Almond Flour Crepes
Prep Time 10 mins
Cook Time 10 mins
Total Time 20 minutes
Servings: 4 crepes
Calories: 127 kcal
Net Carbs: 3.8g
- 4 eggs
- 1/4 cup almond meal
- 1 teaspoon vanilla essence
- 1/4 teaspoon ground cinnamon
- 1 tablespoon extra virgin coconut oil ,to grease the crepe pan
- In a medium bowl whisk the eggs, ground almond, vanilla extract and ground cinnamon until combined and no lumps forms. Set aside.
- Warm a crepe pan of 9 inches diameter (25 cm), under medium heat, and use an absorbent paper to rub the coconut oil on the pan and grease the pan.
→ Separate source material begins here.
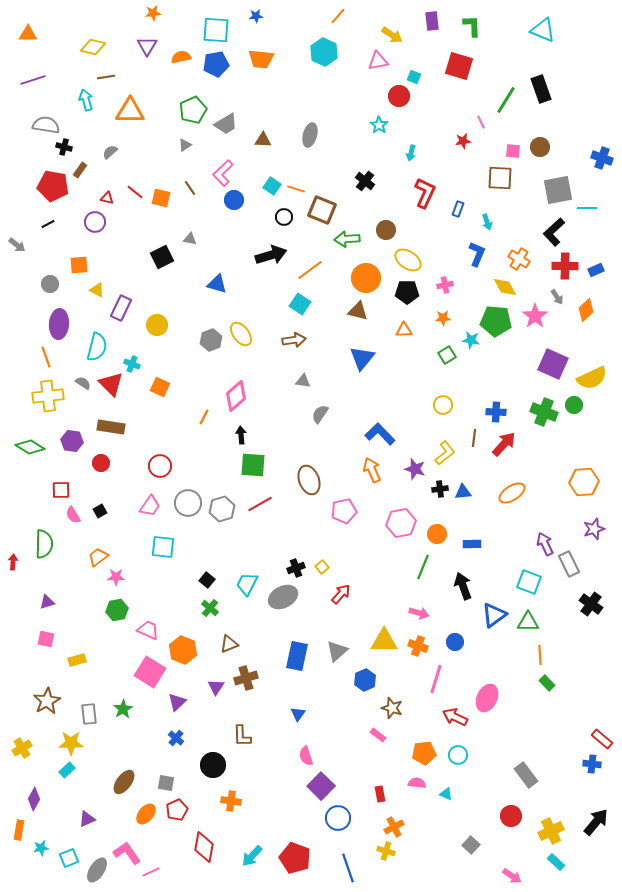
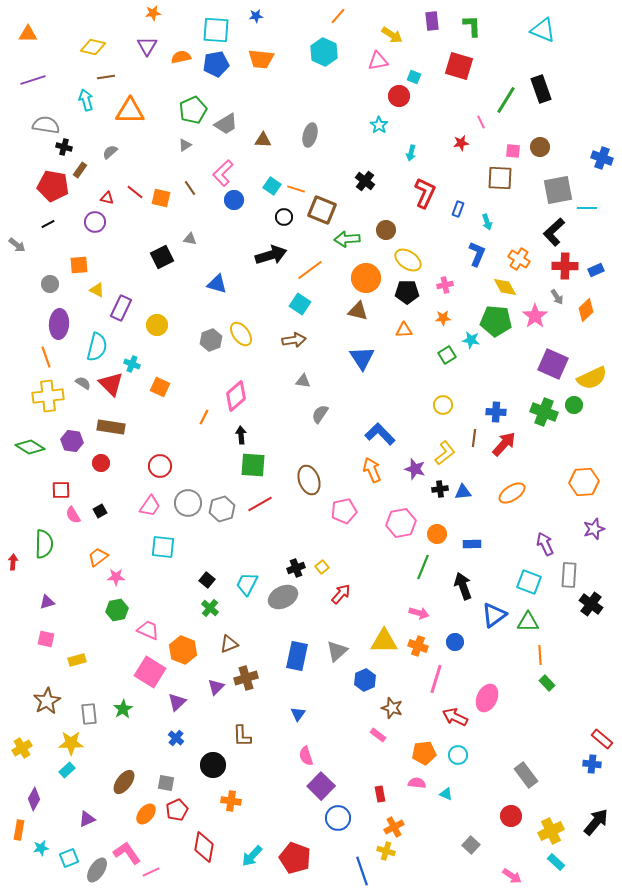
red star at (463, 141): moved 2 px left, 2 px down
blue triangle at (362, 358): rotated 12 degrees counterclockwise
gray rectangle at (569, 564): moved 11 px down; rotated 30 degrees clockwise
purple triangle at (216, 687): rotated 12 degrees clockwise
blue line at (348, 868): moved 14 px right, 3 px down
- Scoop the crepe batter into the frying pan and tilt the pan with a circular motion to ensure that the batter coats the surface evenly. The thickness of the crepes will depend on how much batter you use for each. Usually 1/4 cup is what you need to make a 10 inches (26 cm) crepe.
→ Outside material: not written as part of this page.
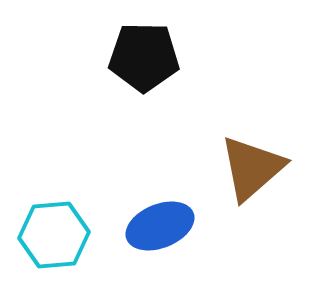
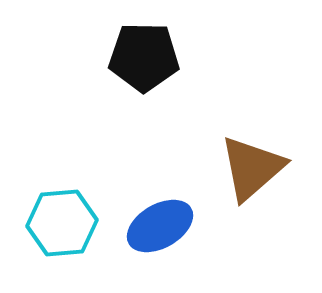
blue ellipse: rotated 8 degrees counterclockwise
cyan hexagon: moved 8 px right, 12 px up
- Cook the crepe until the sides start to crisp up and lift off easily from the frying pan. It should take about 2 minutes each, over medium heat.
- Loosen with a spatula and flip over to cook the other side. Both sides should be lightly brown, and the crepes should be crispy on the sides and softer in the middle.
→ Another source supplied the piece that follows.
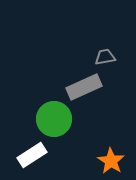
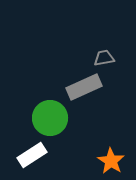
gray trapezoid: moved 1 px left, 1 px down
green circle: moved 4 px left, 1 px up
- Repeat for the next crepes.
- To serve fill each crepes with the whipped coconut cream, fold in a triangle and top with the fruits of your choice fresh berries, spicy plum jam etc.
Low carb sweet filling ideas: whipped coconut cream sweetened with stevia, berries, sugar free jam, yogurt, sugar free melted chocolate, desiccated coconut, unsweetened cocoa powder, nut butter (almond, cashew, peanut), seed butter or even coconut butter.
I used Whipped Cream and Strawberries shown in the pic!